(Input for this task begins)

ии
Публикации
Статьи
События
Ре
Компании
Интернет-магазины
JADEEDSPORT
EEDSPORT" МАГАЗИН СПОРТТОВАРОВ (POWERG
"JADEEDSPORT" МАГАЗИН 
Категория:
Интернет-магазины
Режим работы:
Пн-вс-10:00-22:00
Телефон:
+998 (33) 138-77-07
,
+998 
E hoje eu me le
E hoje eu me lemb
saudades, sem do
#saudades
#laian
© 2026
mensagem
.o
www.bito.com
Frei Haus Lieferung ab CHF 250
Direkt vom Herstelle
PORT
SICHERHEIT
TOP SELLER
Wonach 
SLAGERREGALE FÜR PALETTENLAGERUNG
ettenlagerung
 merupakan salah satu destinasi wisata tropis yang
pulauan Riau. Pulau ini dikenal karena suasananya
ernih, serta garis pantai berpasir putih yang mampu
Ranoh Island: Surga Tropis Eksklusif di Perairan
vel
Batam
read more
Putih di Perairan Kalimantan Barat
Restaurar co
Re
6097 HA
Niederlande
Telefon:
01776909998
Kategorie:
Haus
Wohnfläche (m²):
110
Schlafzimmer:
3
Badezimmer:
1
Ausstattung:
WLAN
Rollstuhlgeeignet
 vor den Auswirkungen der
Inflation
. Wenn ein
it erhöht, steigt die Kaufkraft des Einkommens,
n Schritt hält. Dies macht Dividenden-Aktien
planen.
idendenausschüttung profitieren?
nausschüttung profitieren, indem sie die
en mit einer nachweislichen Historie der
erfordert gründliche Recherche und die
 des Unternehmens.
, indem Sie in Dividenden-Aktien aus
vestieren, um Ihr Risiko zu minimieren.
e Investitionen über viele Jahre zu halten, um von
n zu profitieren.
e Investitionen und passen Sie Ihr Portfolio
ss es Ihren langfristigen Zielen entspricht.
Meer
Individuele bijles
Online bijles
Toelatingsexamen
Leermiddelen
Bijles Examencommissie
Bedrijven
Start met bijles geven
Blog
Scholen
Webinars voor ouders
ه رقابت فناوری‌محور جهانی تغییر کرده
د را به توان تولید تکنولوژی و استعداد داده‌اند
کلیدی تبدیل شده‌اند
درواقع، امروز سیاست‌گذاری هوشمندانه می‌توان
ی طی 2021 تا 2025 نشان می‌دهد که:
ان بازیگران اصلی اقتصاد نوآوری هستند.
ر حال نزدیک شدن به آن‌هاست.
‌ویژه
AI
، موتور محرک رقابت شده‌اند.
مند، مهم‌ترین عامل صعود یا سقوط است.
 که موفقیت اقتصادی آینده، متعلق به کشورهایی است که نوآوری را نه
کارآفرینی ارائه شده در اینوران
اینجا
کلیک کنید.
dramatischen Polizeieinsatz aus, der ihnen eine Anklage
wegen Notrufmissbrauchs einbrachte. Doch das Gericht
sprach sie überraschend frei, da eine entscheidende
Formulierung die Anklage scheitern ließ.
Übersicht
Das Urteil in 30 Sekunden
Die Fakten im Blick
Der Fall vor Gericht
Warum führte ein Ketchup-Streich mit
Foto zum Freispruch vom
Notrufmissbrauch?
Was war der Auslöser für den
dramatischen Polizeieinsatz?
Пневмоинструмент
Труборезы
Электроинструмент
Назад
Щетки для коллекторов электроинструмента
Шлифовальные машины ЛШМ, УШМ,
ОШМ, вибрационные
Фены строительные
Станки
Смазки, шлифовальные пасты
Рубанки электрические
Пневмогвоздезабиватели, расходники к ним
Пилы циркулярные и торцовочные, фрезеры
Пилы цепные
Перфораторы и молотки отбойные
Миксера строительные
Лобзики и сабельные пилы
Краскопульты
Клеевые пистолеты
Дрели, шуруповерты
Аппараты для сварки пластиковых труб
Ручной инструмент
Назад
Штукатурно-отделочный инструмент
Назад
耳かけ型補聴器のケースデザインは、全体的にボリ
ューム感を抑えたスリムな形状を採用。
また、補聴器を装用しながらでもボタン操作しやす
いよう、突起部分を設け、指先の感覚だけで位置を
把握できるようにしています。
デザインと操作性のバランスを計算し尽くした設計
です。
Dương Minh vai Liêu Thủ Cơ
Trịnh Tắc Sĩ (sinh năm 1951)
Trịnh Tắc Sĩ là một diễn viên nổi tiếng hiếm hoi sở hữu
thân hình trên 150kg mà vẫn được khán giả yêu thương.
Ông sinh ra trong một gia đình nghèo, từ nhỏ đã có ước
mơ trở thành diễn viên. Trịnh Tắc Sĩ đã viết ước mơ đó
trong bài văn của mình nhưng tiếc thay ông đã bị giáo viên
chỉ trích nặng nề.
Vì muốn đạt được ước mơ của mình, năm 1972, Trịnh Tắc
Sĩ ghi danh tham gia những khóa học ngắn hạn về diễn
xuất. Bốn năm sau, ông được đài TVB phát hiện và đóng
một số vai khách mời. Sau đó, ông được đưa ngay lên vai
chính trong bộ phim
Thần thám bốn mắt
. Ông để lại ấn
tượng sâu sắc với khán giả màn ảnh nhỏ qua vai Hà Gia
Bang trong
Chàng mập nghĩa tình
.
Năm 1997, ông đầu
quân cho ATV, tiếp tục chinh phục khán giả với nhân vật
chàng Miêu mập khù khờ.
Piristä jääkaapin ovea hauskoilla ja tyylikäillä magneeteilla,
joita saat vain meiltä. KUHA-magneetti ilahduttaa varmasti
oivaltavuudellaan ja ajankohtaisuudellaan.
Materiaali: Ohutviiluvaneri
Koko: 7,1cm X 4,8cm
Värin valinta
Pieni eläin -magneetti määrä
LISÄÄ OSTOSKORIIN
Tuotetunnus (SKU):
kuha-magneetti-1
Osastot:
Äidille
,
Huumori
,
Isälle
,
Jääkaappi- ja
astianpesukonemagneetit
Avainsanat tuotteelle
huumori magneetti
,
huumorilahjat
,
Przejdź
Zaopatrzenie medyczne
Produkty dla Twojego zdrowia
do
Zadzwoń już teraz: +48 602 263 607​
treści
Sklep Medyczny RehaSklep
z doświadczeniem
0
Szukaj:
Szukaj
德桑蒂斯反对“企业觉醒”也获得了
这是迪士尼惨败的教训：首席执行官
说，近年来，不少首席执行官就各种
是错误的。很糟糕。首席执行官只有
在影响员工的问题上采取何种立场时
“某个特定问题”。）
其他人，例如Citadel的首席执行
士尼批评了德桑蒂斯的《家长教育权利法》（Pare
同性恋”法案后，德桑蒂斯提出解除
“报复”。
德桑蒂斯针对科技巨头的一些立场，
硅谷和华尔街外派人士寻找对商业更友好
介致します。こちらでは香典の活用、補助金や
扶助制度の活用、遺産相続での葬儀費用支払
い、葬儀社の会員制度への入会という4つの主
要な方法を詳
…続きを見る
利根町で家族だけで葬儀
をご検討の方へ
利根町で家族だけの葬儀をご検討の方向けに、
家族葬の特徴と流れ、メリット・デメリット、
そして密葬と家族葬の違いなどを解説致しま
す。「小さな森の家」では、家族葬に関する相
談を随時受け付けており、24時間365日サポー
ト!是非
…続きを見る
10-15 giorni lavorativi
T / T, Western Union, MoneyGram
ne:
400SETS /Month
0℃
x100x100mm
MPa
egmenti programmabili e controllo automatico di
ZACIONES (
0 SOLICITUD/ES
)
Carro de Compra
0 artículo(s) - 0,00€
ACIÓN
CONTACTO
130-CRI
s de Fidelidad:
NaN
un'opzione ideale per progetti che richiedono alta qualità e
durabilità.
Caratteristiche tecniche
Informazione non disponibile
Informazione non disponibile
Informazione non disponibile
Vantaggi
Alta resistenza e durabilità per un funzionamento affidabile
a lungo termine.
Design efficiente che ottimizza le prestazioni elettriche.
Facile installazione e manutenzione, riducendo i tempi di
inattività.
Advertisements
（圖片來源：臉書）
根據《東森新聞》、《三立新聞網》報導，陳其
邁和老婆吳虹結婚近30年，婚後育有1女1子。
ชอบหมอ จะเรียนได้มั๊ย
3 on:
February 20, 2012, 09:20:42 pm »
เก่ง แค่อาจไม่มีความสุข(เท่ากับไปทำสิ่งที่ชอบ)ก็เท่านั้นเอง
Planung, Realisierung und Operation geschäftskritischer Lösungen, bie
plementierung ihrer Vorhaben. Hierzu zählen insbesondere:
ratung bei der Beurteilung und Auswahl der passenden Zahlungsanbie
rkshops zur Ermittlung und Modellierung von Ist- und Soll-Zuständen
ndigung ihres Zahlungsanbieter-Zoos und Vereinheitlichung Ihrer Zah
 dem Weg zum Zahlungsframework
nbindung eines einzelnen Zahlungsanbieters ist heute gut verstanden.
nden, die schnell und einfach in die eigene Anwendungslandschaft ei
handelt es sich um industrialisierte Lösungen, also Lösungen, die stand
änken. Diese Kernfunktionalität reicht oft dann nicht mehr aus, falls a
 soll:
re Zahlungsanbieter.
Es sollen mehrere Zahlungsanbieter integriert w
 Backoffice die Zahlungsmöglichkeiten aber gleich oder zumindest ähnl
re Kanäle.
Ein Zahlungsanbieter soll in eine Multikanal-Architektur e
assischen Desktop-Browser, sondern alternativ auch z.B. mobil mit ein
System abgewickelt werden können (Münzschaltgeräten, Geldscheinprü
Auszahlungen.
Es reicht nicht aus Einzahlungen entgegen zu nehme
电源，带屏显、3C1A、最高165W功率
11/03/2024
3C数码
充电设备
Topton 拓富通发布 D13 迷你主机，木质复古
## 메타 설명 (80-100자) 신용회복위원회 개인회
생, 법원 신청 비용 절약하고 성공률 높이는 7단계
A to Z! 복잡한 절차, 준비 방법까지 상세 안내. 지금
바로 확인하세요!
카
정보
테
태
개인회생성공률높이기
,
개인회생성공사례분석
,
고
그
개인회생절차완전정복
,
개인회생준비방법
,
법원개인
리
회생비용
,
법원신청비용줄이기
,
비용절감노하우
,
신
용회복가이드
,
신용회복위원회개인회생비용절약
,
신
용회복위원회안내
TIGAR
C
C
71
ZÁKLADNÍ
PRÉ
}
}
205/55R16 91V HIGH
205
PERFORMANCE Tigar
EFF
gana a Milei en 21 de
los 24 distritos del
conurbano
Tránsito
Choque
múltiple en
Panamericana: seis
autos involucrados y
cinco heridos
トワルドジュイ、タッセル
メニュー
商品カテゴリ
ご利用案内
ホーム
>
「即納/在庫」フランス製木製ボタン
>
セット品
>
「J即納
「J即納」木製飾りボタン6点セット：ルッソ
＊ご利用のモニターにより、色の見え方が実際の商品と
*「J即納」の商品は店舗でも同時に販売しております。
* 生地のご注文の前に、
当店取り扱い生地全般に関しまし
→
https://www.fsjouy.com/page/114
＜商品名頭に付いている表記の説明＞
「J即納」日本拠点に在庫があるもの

(Input for this task ends)

#### Work request
Select every line of the records holding the string "Polizeieinsatz".

#### Exercise answer
dramatischen Polizeieinsatz aus, der ihnen eine Anklage
dramatischen Polizeieinsatz?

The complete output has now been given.